School board votes to cut administrative costs, give non-renewal notice to seven teachers
Faced with the possible budget shortfall of $1 million, the Baldwin School Board made some hard decisions Monday night.
The board met for more than two hours in executive session at the special meeting. Board members voted to give notification of intent to not renew contracts for seven teachers, postponed a decision on hiring a new principal at Baldwin Elementary School Intermediate Center and approved a plan that would reduce administrative costs by $100,000.
Supt. Paul Dorathy explained Tuesday that the moves were necessary to be ready for reductions in state aid. The state is experiencing a $238 million revenue shortage and budget cuts will be made. Currently, a House of Representatives plan calls for a cut of $131 per student, while the Senate version is a $75 per student reduction.
With an unknown budget, the board had to decide on teacher contracts ahead of the Friday deadline for notifying them. Monday’s action does not eliminate those teachers, but informs them that cuts or changes in contracts could result, depending on state funding, Dorathy said.
“Economics are causing this to be a real crunch,” said Dorathy. “The board is not making these decisions because they want to, it’s because they have to.
“My hope is that most of them will be retained,” he said. “What was done last night, the board gave notice of intent of non-renewal.
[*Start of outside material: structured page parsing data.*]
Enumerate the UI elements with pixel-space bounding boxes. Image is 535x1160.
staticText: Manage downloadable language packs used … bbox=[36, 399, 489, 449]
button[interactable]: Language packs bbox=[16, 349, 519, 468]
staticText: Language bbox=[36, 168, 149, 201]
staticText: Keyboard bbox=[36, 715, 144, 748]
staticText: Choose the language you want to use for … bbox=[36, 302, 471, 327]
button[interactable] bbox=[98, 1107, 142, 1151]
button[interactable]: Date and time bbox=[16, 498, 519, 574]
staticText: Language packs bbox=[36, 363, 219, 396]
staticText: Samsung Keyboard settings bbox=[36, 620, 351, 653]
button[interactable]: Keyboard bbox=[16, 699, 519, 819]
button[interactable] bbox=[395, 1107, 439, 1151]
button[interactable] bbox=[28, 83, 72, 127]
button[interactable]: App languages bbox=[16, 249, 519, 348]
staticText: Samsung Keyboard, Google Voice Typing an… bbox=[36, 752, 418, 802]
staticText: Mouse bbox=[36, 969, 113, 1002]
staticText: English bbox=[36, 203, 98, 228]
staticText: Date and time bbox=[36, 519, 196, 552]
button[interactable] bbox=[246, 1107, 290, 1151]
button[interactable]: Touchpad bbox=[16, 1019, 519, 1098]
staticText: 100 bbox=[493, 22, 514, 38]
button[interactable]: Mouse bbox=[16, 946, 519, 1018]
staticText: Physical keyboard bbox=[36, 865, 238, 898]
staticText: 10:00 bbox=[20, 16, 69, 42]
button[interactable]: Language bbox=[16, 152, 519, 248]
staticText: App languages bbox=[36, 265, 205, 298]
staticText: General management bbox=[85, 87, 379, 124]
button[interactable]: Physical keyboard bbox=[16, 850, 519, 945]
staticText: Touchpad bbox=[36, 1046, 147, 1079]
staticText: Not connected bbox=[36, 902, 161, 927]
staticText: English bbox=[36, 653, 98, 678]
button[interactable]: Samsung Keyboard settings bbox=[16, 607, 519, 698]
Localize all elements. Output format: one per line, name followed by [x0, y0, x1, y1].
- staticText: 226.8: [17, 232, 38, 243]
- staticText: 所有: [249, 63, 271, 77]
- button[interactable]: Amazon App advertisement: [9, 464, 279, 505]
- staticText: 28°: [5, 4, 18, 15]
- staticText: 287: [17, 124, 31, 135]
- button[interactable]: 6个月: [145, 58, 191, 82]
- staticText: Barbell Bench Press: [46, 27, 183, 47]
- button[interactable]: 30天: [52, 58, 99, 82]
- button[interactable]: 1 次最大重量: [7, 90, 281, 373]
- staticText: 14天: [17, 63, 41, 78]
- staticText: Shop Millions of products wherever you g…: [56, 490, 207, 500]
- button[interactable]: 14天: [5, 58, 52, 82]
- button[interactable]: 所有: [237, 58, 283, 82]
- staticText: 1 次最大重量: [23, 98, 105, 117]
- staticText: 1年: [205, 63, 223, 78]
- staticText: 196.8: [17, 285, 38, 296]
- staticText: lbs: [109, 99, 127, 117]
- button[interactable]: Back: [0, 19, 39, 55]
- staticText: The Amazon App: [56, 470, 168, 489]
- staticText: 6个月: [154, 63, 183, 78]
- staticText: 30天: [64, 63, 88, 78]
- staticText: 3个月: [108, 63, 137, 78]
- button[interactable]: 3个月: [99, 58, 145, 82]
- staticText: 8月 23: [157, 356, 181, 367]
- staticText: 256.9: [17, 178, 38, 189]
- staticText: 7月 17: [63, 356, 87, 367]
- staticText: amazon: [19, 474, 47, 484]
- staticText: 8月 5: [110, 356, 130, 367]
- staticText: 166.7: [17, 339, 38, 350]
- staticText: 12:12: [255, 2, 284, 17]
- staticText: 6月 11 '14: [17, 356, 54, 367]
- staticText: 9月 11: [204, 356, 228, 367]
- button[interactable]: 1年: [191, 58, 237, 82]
The letters were delivered to the teachers today. All of them had been talked to before.”
He said the final decision on the positions will be made at the May 11 board meeting.
A crowd of more than 50 people was on hand to show their support for one of the teachers, Vinland Elementary School third-grade teacher Matt McCune. A similar crowd had voiced their concerns at a board meeting two weeks ago, but came back this time armed with signs and petitions.
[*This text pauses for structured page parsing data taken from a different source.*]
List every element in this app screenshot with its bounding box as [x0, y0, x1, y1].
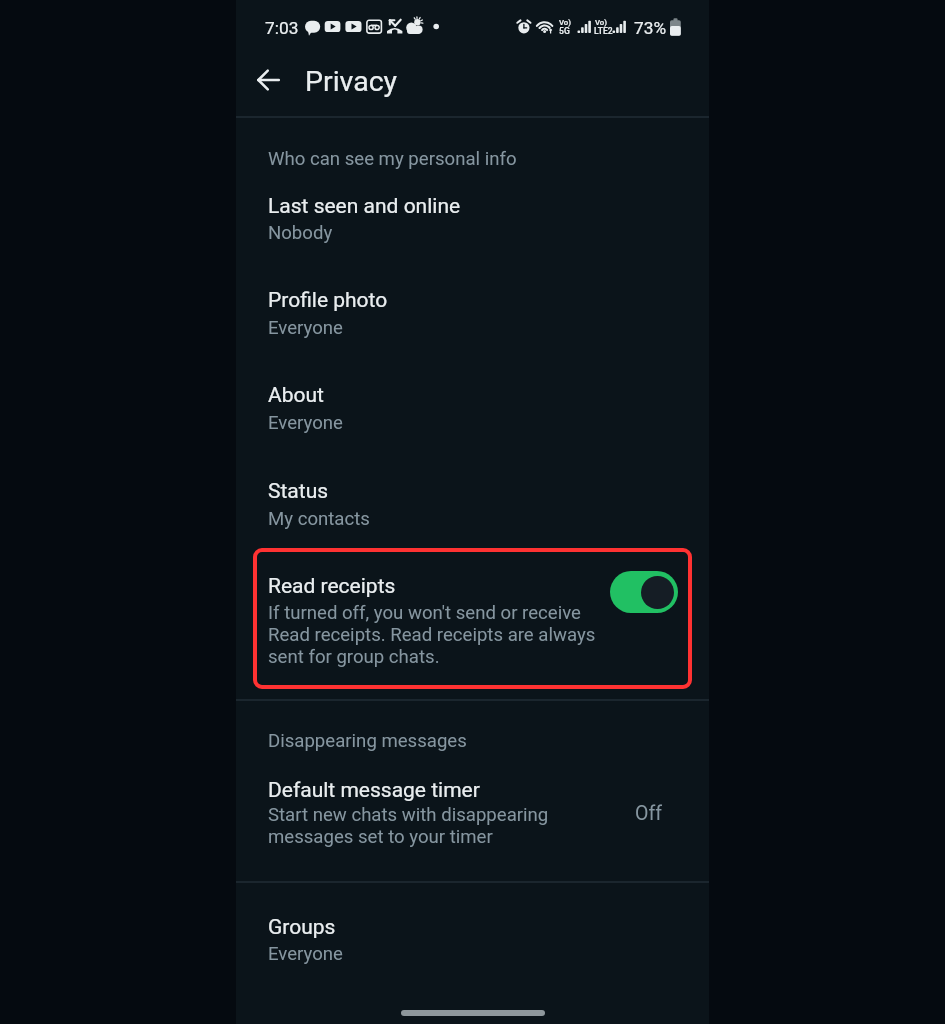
button[interactable]: About	[236, 366, 709, 438]
staticText: Profile photo	[268, 288, 388, 313]
staticText: Everyone	[268, 943, 343, 965]
staticText: LTE2	[594, 26, 613, 36]
staticText: My contacts	[268, 508, 370, 530]
staticText: Groups	[268, 915, 336, 940]
staticText: About	[268, 383, 324, 408]
button[interactable]: Read receipts toggle	[610, 571, 678, 613]
staticText: Disappearing messages	[268, 730, 467, 752]
button[interactable]: Back	[246, 57, 292, 103]
staticText: Read receipts	[268, 574, 396, 599]
staticText: Vo)	[595, 18, 608, 27]
button[interactable]: Read receipts	[236, 552, 709, 684]
staticText: Default message timer	[268, 778, 480, 803]
button[interactable]: Profile photo	[236, 271, 709, 343]
staticText: Status	[268, 479, 329, 504]
staticText: 5G	[559, 26, 570, 36]
button[interactable]: Last seen and online	[236, 177, 709, 248]
staticText: Off	[635, 802, 662, 825]
staticText: Vo)	[559, 18, 572, 27]
staticText: 73%	[634, 18, 667, 38]
staticText: Who can see my personal info	[268, 148, 517, 170]
staticText: Everyone	[268, 317, 343, 339]
staticText: If turned off, you won't send or receive…	[268, 602, 596, 668]
button[interactable]: Groups	[236, 898, 709, 969]
button[interactable]: Status	[236, 462, 709, 534]
staticText: Privacy	[305, 65, 398, 98]
staticText: Nobody	[268, 222, 333, 244]
staticText: Start new chats with disappearing messag…	[268, 804, 549, 848]
staticText: Last seen and online	[268, 194, 461, 219]
staticText: Everyone	[268, 412, 343, 434]
staticText: 7:03	[265, 18, 299, 38]
button[interactable]: Default message timer	[236, 760, 709, 860]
Stacey Leslie, co-chairman of the VES Parent-Teacher Organization, was upset by the board’s action when both McCune and Christopher Bulgren, elementary music teacher at both VES and Marion Springs Elementary School, were given notice of intent to not renew.
“Completely disappointed,” said Leslie. “Not only did we lose Matt, but we also lost Chris Bulgren. “I have a son in kindergarten and a daughter in fourth grade and to lose both of our male teachers is a huge hit for our close-knit school. We were there to support all the teachers, but it was the Matt thing that started it.”
While she understands the money problems, she doesn’t like it.
“It all depends on the money,” she said. “I’m in banking, so I know what the economy is like. It’s so hard in our district when you have the energetic teachers who give so much enthusiasm to our kids and we lose them because they haven’t been here long enough.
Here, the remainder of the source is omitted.